• **To do**:
Please reproduce, exactly and in full, the lines running from the one that contains "Leave a Reply" to the end of the entries.

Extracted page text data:
====================

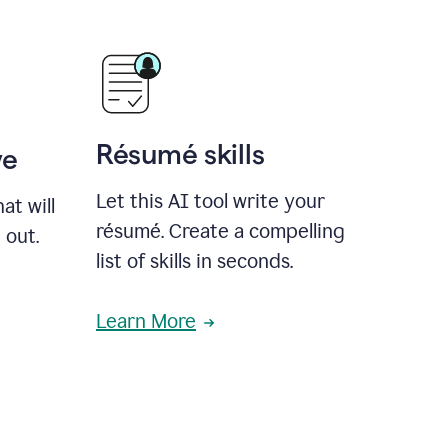
Résumé skills
ve
Let this AI tool write your
at will
résumé. Create a compelling
 out.
list of skills in seconds.
Learn More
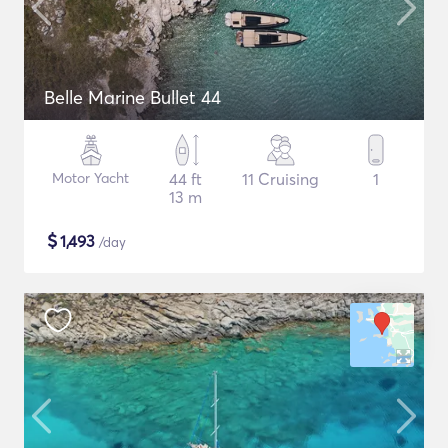
Belle Marine Bullet 44
Motor Yacht
44 ft
11 Cruising
1
13 m
$
1,493
/day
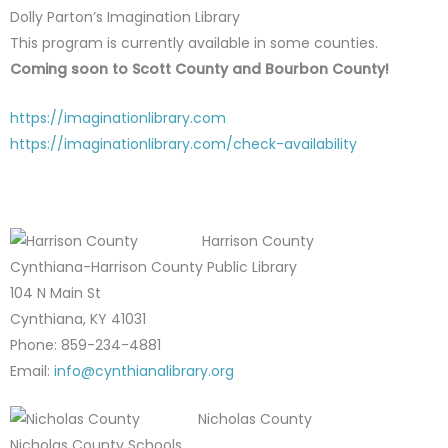
Dolly Parton’s Imagination Library
This program is currently available in some counties.
Coming soon to Scott County and Bourbon County!
https://imaginationlibrary.com
https://imaginationlibrary.com/check-availability
Harrison County
Cynthiana-Harrison County Public Library
104 N Main St
Cynthiana, KY 41031
Phone: 859-234-4881
Email:
info@cynthianalibrary.org
Nicholas County
Nicholas County Schools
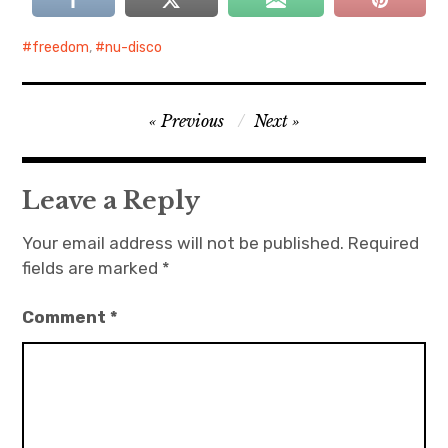
freedom
,
nu-disco
Post
Previous
Next
navigation
Leave a Reply
Your email address will not be published.
Required
fields are marked
*
Comment
*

====================

• **Your solution**:
Leave a Reply
Your email address will not be published.
Required
fields are marked
*
Comment
*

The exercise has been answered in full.